Un texto para el catálogo solidario de Artsalud / ALCER
Este relato, que también apareció publicado en el diario ADN, antes de que me echaran de muy malos modos, forma parte del libro-catálogo de la asociación Artsalud, que recopila textos, fotos y cuadros de artistas en un proyecto en favor de ALCER, la asociación de lucha contra enfermedades del riñón. Me lo entregó en mano la pasada semana el pintor y poeta Ángel González González, coordinador del proyecto, y con el que pasé un día desopilante en el Monasterio de Yuste y Plasencia, como enviados especiales de la revista Reliquias&Jorobas, del que ya daré cuenta en otra anotación de este cuaderno de bitácora.
OXÍGENO
Hay un cuento de Pío Baroja en el que el mismísimo dios desciende a la tierra durante una procesión y desdeñando a todos los poderosos, se aparta para besar la frente de una vieja prostituta. Me acordé de él hace unos días, poco después de haber cogido la villavesa (o esa subcontrata que el ayuntamiento tiene con una empresa de transporte animal para mi barrio). Por increíble que parezca, en la lata de sardinas en la que yo me monté, había una burbuja de aire, hacia la que me abrí paso desesperado. Necesito ese burbuja, respirar dentro de ella para sobrevivir el resto del día. Un hueco en el que desplegar mi botella de oxígeno: un libro. Pero esa mañana no leí una sola línea. El aire en la burbuja estaba viciado, olía a sudor, vino, orina… Pronto descubrí, sentado en el suelo, al mendigo.

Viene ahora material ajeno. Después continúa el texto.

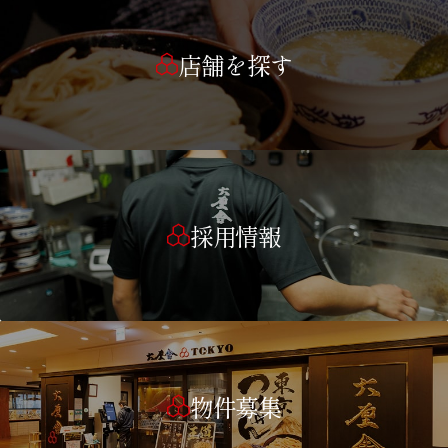
店舗を探す
採用情報
物件募集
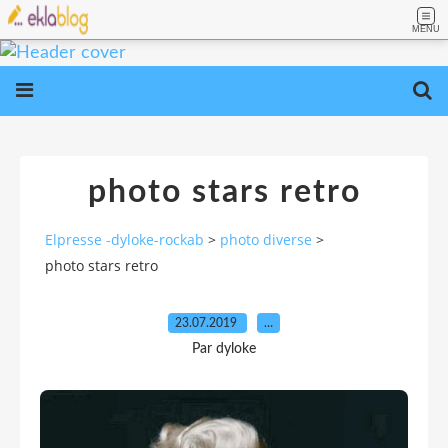
MENU
photo stars retro
Elpresse -dyloke-rockab
>
photo diverse
>
photo stars retro
23.07.2019
…
Par dyloke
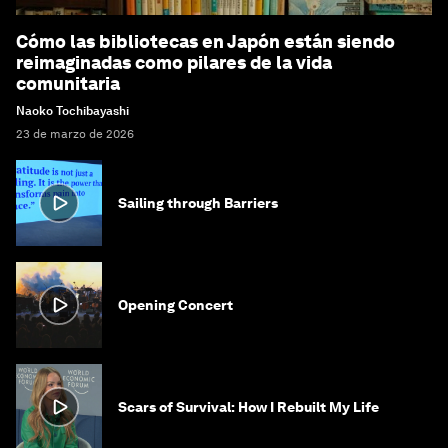
Cómo las bibliotecas en Japón están siendo
reimaginadas como pilares de la vida
comunitaria
Naoko Tochibayashi
23 de marzo de 2026
Sailing through Barriers
Opening Concert
Scars of Survival: How I Rebuilt My Life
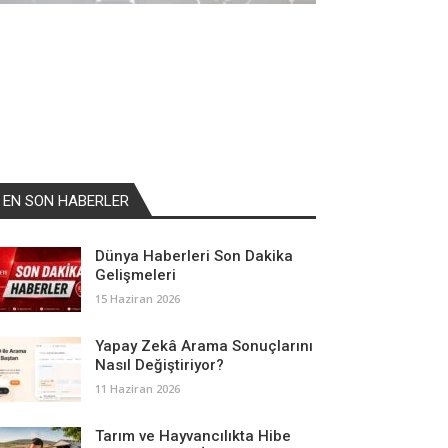
EN SON HABERLER
Dünya Haberleri Son Dakika
Gelişmeleri
15 Haziran 2026
Yapay Zekâ Arama Sonuçlarını
Nasıl Değiştiriyor?
11 Haziran 2026
Tarım ve Hayvancılıkta Hibe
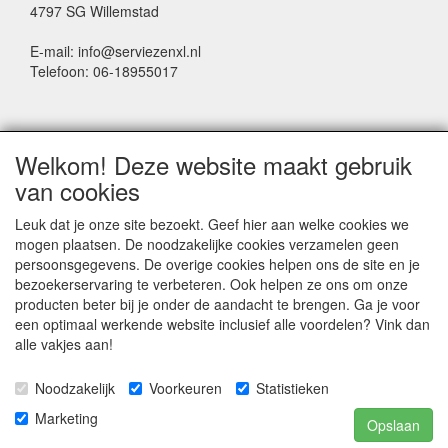
4797 SG Willemstad
E-mail: info@serviezenxl.nl
Telefoon: 06-18955017
NIEUWSBRIEF
Welkom! Deze website maakt gebruik
Voornaam
van cookies
Leuk dat je onze site bezoekt. Geef hier aan welke cookies we
mogen plaatsen. De noodzakelijke cookies verzamelen geen
Achternaam
persoonsgegevens. De overige cookies helpen ons de site en je
bezoekerservaring te verbeteren. Ook helpen ze ons om onze
producten beter bij je onder de aandacht te brengen. Ga je voor
een optimaal werkende website inclusief alle voordelen? Vink dan
E-mail
alle vakjes aan!
Noodzakelijk
Voorkeuren
Statistieken
Marketing
Opslaan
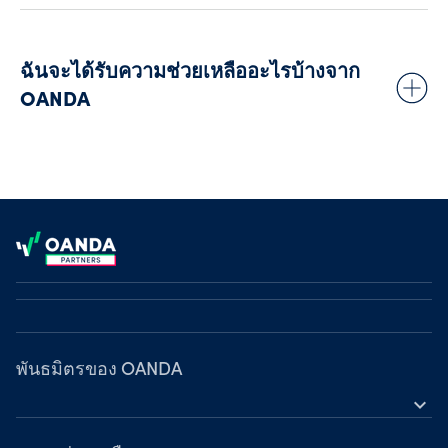
กำหนดเป้าหมายไปยังผู้ชมที่มีคุณสมบัติเหมาะสมกับเรา
แคนาดา
ตลาดเกิดใหม่
ฉันจะได้รับความช่วยเหลืออะไรบ้างจาก
สหรัฐอเมริกา (ใน OANDA Corporation เรายอมรับตัวแทน
แนะนำโบรกเกอร์ (IB) โดยมีเงื่อนไขว่าตัวแทนดังกล่าวต้อง
OANDA
ลงทะเบียนเป็น IB และเป็นสมาชิก NFA)
สหราชอาณาจักร (ใน OANDA Europe Limited เรายอมรับ
ตัวแทนแนะนำโบรกเกอร์ (IB) โดยมีเงื่อนไขว่าตัวแทนดัง
กล่าวต้องลงทะเบียนเป็น IB กับ FCA)
คุณจะมีผู้จัดการพันธมิตรโดยเฉพาะเพื่อคอยให้ช่วยเหลือคุณ ผู้
จัดการดังกล่าวจะวิเคราะห์ความต้องการของคุณและให้คำแนะนำ
Footer
เกี่ยวกับเครื่องมือทางการตลาดที่ดีที่สุดในการพิชิตลูกค้าที่คุณควรใช้
นอกจากนี้ ยังจะอธิบายถึงวิธีการทำงานของแพลตฟอร์มพันธมิตร
ของเรา เพื่อให้คุณสามารถแปลงผู้เข้าชมให้เป็นลูกค้าได้มากขึ้นและ
บรรลุเป้าหมายของคุณ
พันธมิตรของ OANDA
expand_more
ตัวแทนขาย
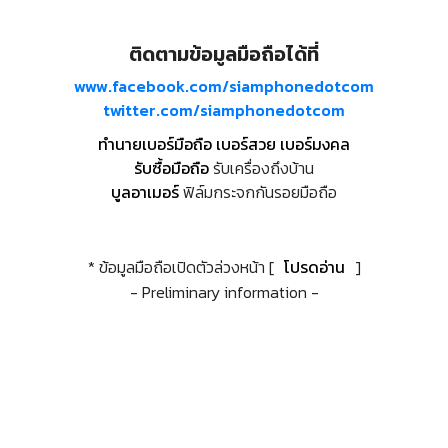
ติดตามข้อมูลมือถือได้ที่
www.facebook.com/siamphonedotcom
twitter.com/siamphonedotcom
ทำนายเบอร์มือถือ เบอร์สวย เบอร์มงคล
รับซื้อมือถือ
รับเครื่องถึงบ้าน
บูลอาเมอร์
ฟิล์มกระจกกันรอยมือถือ
* ข้อมูลมือถือเปิดตัวล่วงหน้า [
โปรดอ่าน
]
- Preliminary information -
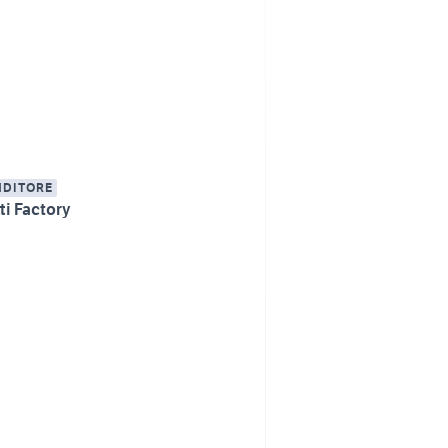
NDITORE
ti Factory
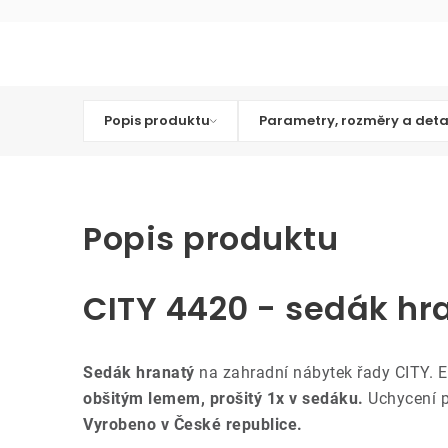
Popis produktu
Parametry, rozměry a deta
Popis produktu
CITY 4420 - sedák hr
Sedák hranatý
na zahradní nábytek řady CITY. 
obšitým lemem, prošitý 1x v sedáku.
Uchycení p
Vyrobeno v České republice.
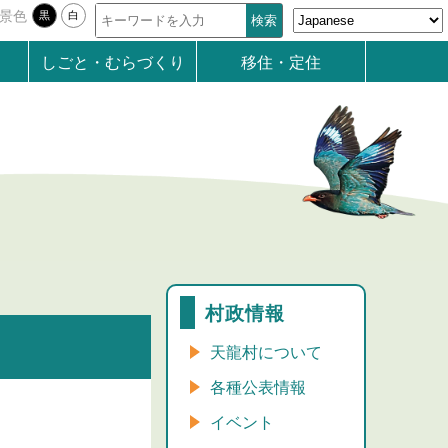
景色
黒
白
しごと・むらづくり
移住・定住
村政情報
天龍村について
各種公表情報
イベント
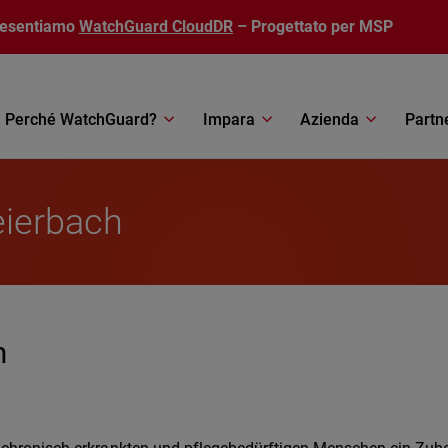
resentiamo
WatchGuard CloudDR
– Progettato per MSP
Perché WatchGuard?
Impara
Azienda
Partn
eierbach
m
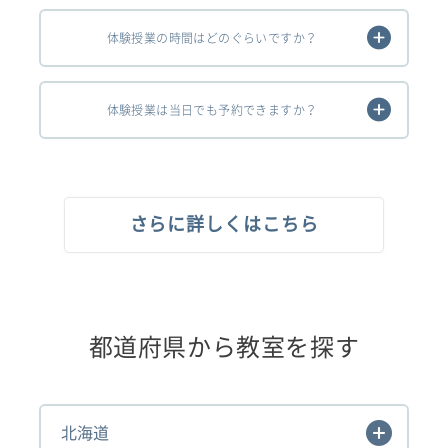
体験授業の時間はどのぐらいですか？
体験授業は当日でも予約できますか？
さらに詳しくはこちら
都道府県から教室を探す
北海道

Era ya un anciano, y llevaba varios días deambulando por el barrio. Hice todo el trayecto, como el resto del pasaje, a una distancia de seguridad, tratando de repeler aquel hedor. Y después, apenas bajé del autobús, me olvidé del hombre, engullido por la marea de peatones apresurados, a los que, poco más adelante, detuvo un semáforo. Fue entonces cuando cruzó ante mis ojos otro autobús, y vi pegado al cristal, el rostro de un niño con síndrome de Down, que saludaba a todos los que esperábamos. En una mañana como aquella era lo más parecido a un ángel. Y, sin embargo, nadie se fijo en él, todos tenían la mirada clavada en el muñequito rojo del semáforo. El niño, de todos modos, de repente sonrió. Vi sus ojos entornarse, elevarse sobre toda la masa de peatones y posarse a nuestras espaldas. Entonces me giré, y allá estaba el mendigo, agitando su mano, devolviéndole al pequeño el saludo, sonriendo él también.